Buying a rabbit comes with a 10-year commitment, National Humane Education Society says
CHIPPEWA FALLS, Wisc. -- Animal rescue advocates are warning people to think twice about gifting a real-life bunny for Easter.
Retailers usually sell rabbits at low prices during the spring, according to the National Humane Education Society.
But there are real consequences that come with buying them.
The organizations said families can expect their new fluffy pet to come with a 10-year commitment and a cost of thousands of dollars in supplies in veterinary care.
On top of all the hours of cleaning and safe keeping, it can leave families overwhelmed and eventually lead them to surrendering the animals to local shelters.

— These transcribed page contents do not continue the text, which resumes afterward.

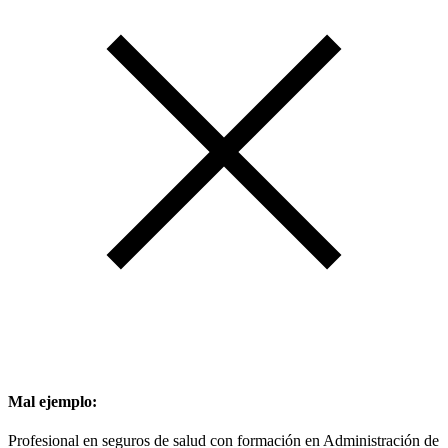
Mal ejemplo:
Profesional en seguros de salud con formación en Administración de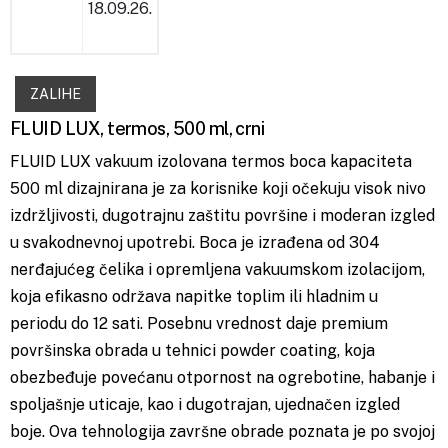
18.09.26.
ZALIHE
FLUID LUX, termos, 500 ml, crni
FLUID LUX vakuum izolovana termos boca kapaciteta
500 ml dizajnirana je za korisnike koji očekuju visok nivo
izdržljivosti, dugotrajnu zaštitu površine i moderan izgled
u svakodnevnoj upotrebi. Boca je izrađena od 304
nerđajućeg čelika i opremljena vakuumskom izolacijom,
koja efikasno održava napitke toplim ili hladnim u
periodu do 12 sati. Posebnu vrednost daje premium
površinska obrada u tehnici powder coating, koja
obezbeđuje povećanu otpornost na ogrebotine, habanje i
spoljašnje uticaje, kao i dugotrajan, ujednačen izgled
boje. Ova tehnologija završne obrade poznata je po svojoj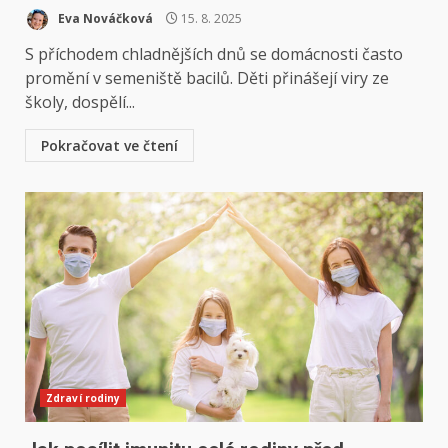
Eva Nováčková
15. 8. 2025
S příchodem chladnějších dnů se domácnosti často
promění v semeniště bacilů. Děti přinášejí viry ze
školy, dospělí...
Pokračovat ve čtení
Zdraví rodiny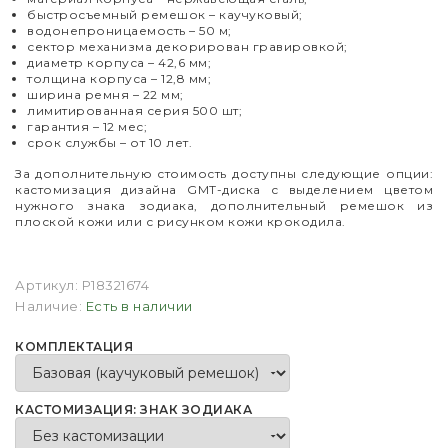
быстросъемный ремешок – каучуковый;
водонепроницаемость – 50 м;
сектор механизма декорирован гравировкой;
диаметр корпуса
–
42,6 мм;
толщина корпуса
–
12,8 мм;
ширина ремня – 22 мм;
лимитированная серия 500 шт;
гарантия
–
12 мес;
срок службы
–
от 10 лет.
За дополнительную стоимость доступны следующие опции:
кастомизация дизайна GMT-диска с выделением цветом
нужного знака зодиака, дополнительный ремешок из
плоской кожи или с рисунком кожи крокодила.
Артикул:
P18321674
Наличие:
Есть в наличии
КОМПЛЕКТАЦИЯ
КАСТОМИЗАЦИЯ: ЗНАК ЗОДИАКА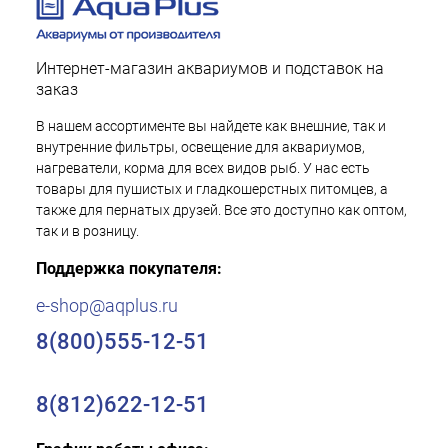
Интернет-магазин аквариумов и подставок на
заказ
В нашем ассортименте вы найдете как внешние, так и
внутренние фильтры, освещение для аквариумов,
нагреватели, корма для всех видов рыб. У нас есть
товары для пушистых и гладкошерстных питомцев, а
также для пернатых друзей. Все это доступно как оптом,
так и в розницу.
Поддержка покупателя:
e-shop@aqplus.ru
8(800)555-12-51
8(812)622-12-51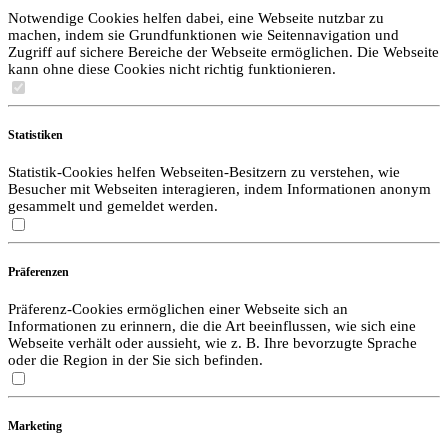
Notwendige Cookies helfen dabei, eine Webseite nutzbar zu
machen, indem sie Grundfunktionen wie Seitennavigation und
Zugriff auf sichere Bereiche der Webseite ermöglichen. Die Webseite
kann ohne diese Cookies nicht richtig funktionieren.
Statistiken
Statistik-Cookies helfen Webseiten-Besitzern zu verstehen, wie
Besucher mit Webseiten interagieren, indem Informationen anonym
gesammelt und gemeldet werden.
Präferenzen
Präferenz-Cookies ermöglichen einer Webseite sich an
Informationen zu erinnern, die die Art beeinflussen, wie sich eine
Webseite verhält oder aussieht, wie z. B. Ihre bevorzugte Sprache
oder die Region in der Sie sich befinden.
Marketing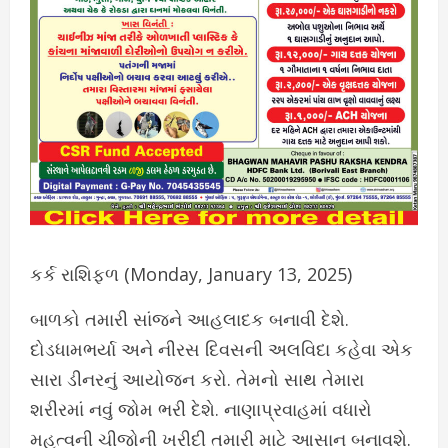
કર્ક રાશિફળ (Monday, January 13, 2025)
બાળકો તમારી સાંજને આહલાદક બનાવી દેશે.
દોડધામભર્યા અને નીરસ દિવસની અલવિદા કહેવા એક
સારા ડીનરનું આયોજન કરો. તેમનો સાથ તેમારા
શરીરમાં નવું જોમ ભરી દેશે. નાણાપ્રવાહમાં વધારો
મહત્વની ચીજોની ખરીદી તમારી માટે આસાન બનાવશે.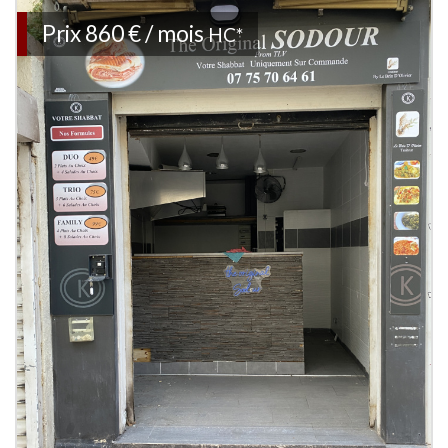
Prix
860 € / mois
HC*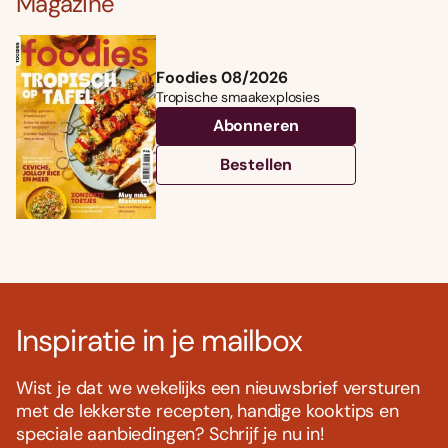
Magazine
Foodies 08/2026
Tropische smaakexplosies
Abonneren
Bestellen
Inspiratie in je mailbox
Wist je dat we wekelijks een nieuwsbrief versturen
met de lekkerste recepten, handige kooktips en
speciale aanbiedingen? Schrijf je nu in!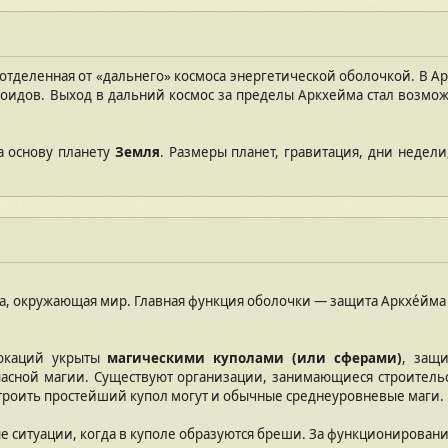
отделенная от «дальнего» космоса энергетической оболочкой. В Ар
оидов. Выход в дальний космос за пределы Аркхейма стал возмож
а основу планету
Земля
. Размеры планет, гравитация, дни недели
а, окружающая мир. Главная функция оболочки — защита Аркхе́йма 
локаций укрыты
магическими куполами (или сферами)
, защ
пасной магии. Существуют организации, занимающиеся строительс
троить простейший купол могут и обычные среднеуровневые маги.
 ситуации, когда в куполе образуются бреши. За функционирован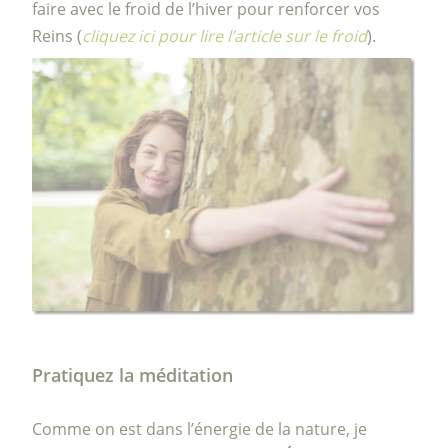
faire avec le froid de l’hiver pour renforcer vos
Reins (
cliquez
ici pour lire l’article sur le froid
).
Pratiquez la méditation
Comme on est dans l’énergie de la nature, je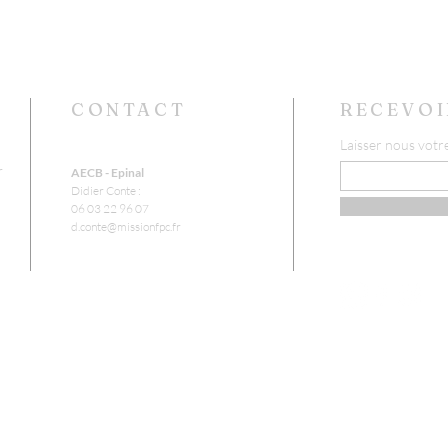
CONTACT
RECEVOI
Laisser nous votr
r
AECB - Epinal
Didier Conte :
06 03 22 96 07
d.conte@missionfpc.fr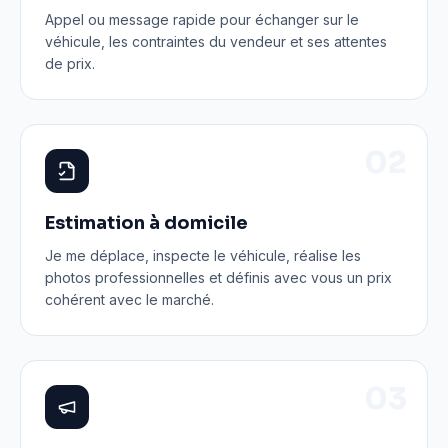
Appel ou message rapide pour échanger sur le
véhicule, les contraintes du vendeur et ses attentes
de prix.
0
2
Estimation à domicile
Je me déplace, inspecte le véhicule, réalise les
photos professionnelles et définis avec vous un prix
cohérent avec le marché.
0
3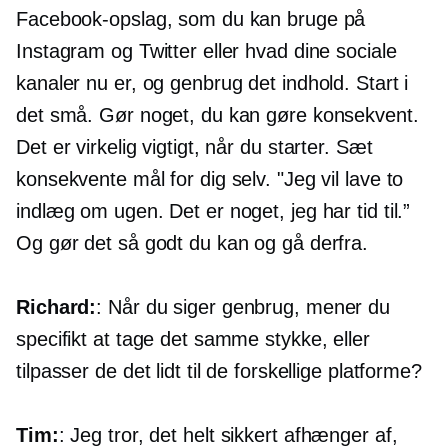
Facebook-opslag, som du kan bruge på
Instagram og Twitter eller hvad dine sociale
kanaler nu er, og genbrug det indhold. Start i
det små. Gør noget, du kan gøre konsekvent.
Det er virkelig vigtigt, når du starter. Sæt
konsekvente mål for dig selv. "Jeg vil lave to
indlæg om ugen. Det er noget, jeg har tid til.”
Og gør det så godt du kan og gå derfra.
Richard:
: Når du siger genbrug, mener du
specifikt at tage det samme stykke, eller
tilpasser de det lidt til de forskellige platforme?
Tim:
: Jeg tror, ​​det helt sikkert afhænger af,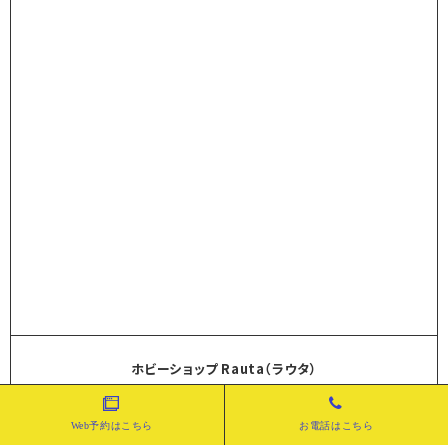
ホビーショップ Rauta（ラウタ）
〒662-0052 兵庫県西宮市霞町5-44 2F
0798-23-1173
TEL
Web予約はこちら
お電話はこちら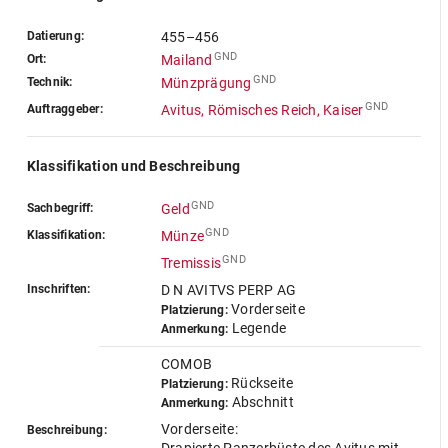
Datierung:
455–456
GND
Ort:
Mailand
GND
Technik:
Münzprägung
GND
Auftraggeber:
Avitus, Römisches Reich, Kaiser
Klassifikation und Beschreibung
GND
Sachbegriff:
Geld
GND
Klassifikation:
Münze
GND
Tremissis
Inschriften:
D N AVITVS PERP AG
Vorderseite
Platzierung:
Legende
Anmerkung:
COMOB
Rückseite
Platzierung:
Abschnitt
Anmerkung:
Vorderseite:
Beschreibung: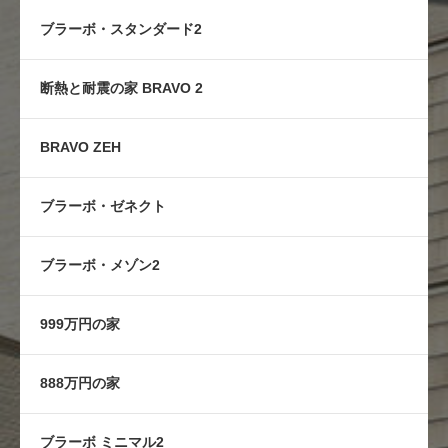
ブラーボ・スタンダード2
断熱と耐震の家 BRAVO 2
BRAVO ZEH
ブラーボ・ゼネクト
ブラーボ・メゾン2
999万円の家
888万円の家
ブラーボ ミニマル2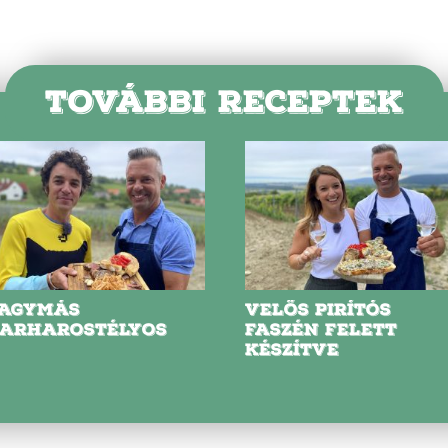
TOVÁBBI RECEPTEK
AGYMÁS
VELŐS PIRÍTÓS
ARHAROSTÉLYOS
FASZÉN FELETT
KÉSZÍTVE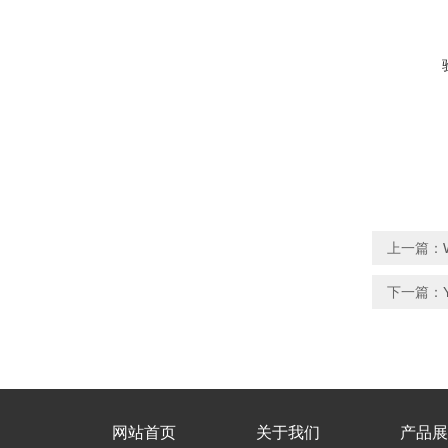
上一篇：
下一篇：
网站首页
关于我们
产品展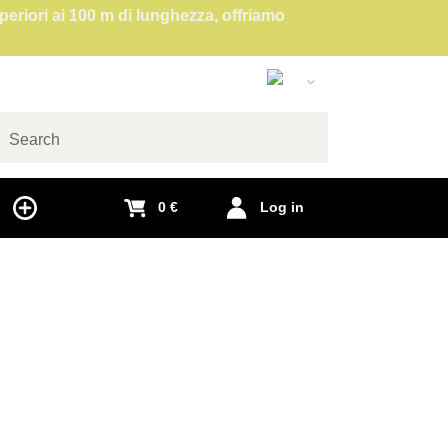
superiori ai 100 m di lunghezza, offriamo
Italian
Slovak
English
arch
Czech
0 €
Log in
German
Polish
Hungarian
French
Spanish
e
Romanian
Dutch
Swedish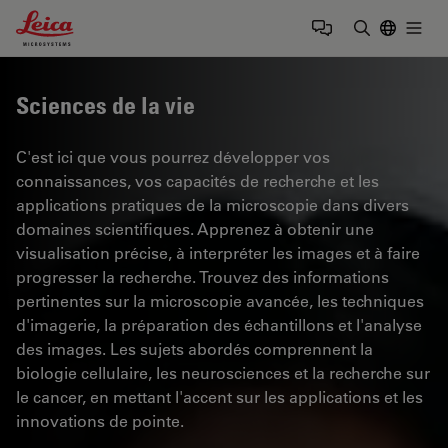
Leica Microsystems Logo
Togg
Saisir un t
Sciences de la vie
C'est ici que vous pourrez développer vos
connaissances, vos capacités de recherche et les
applications pratiques de la microscopie dans divers
domaines scientifiques. Apprenez à obtenir une
visualisation précise, à interpréter les images et à faire
progresser la recherche. Trouvez des informations
pertinentes sur la microscopie avancée, les techniques
d'imagerie, la préparation des échantillons et l'analyse
des images. Les sujets abordés comprennent la
biologie cellulaire, les neurosciences et la recherche sur
le cancer, en mettant l'accent sur les applications et les
innovations de pointe.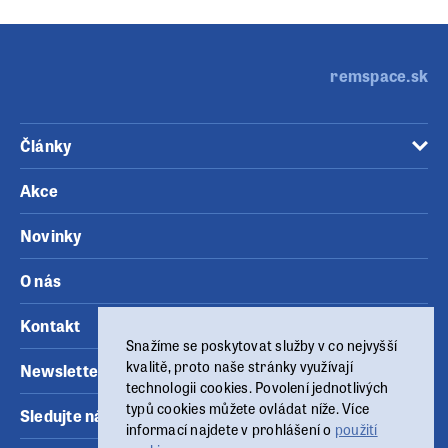
remspace.sk
Články
Akce
Novinky
O nás
Kontakt
Snažíme se poskytovat služby v co nejvyšší
kvalitě, proto naše stránky využívají
Newsletter
technologii cookies. Povolení jednotlivých
typů cookies můžete ovládat níže. Více
Sledujte nás
informací najdete v prohlášení o
použití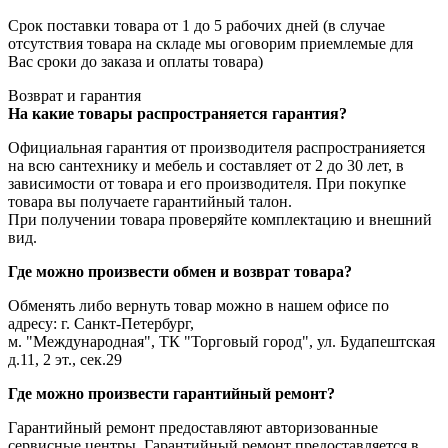
Срок поставки товара от 1 до 5 рабочих дней (в случае
отсутствия товара на складе мы оговорим приемлемые для
Вас сроки до заказа и оплаты товара)
Возврат и гарантия
На какие товары распространяется гарантия?
Официальная гарантия от производителя распространияется
на всю сантехнику и мебель и составляет от 2 до 30 лет, в
зависимости от товара и его производителя. При покупке
товара вы получаете гарантийный талон.
При получении товара проверяйте комплектацию и внешний
вид.
Где можно произвести обмен и возврат товара?
Обменять либо вернуть товар можно в нашем офисе по
адресу: г. Санкт-Петербург,
м. "Международная", ТК "Торговый город", ул. Будапештская
д.11, 2 эт., сек.29
Где можно произвести гарантийный ремонт?
Гарантийный ремонт предоставляют авторизованные
сервисные центры. Гарантийный ремонт предоставляется в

The director of the Hoppy House Rabbit Rescue in Chippewa Falls, Wisconsin said they usually get about 30 calls for new surrenders in the months following Easter.
"Don't buy any live animals for Easter, rabbits and chicks, don't do it. They're not gifts, they're pets, they're part of the family," said Nicole Estenson.
Rabbits get bored, angry, and destructive when neglected or locked in a cage, the rescue group said in a recent Facebook post.
Instead of gifting living rabbits and chicks, the group suggests sticking to the edible versions of them, like chocolate rabbits, eggs and PEEPS.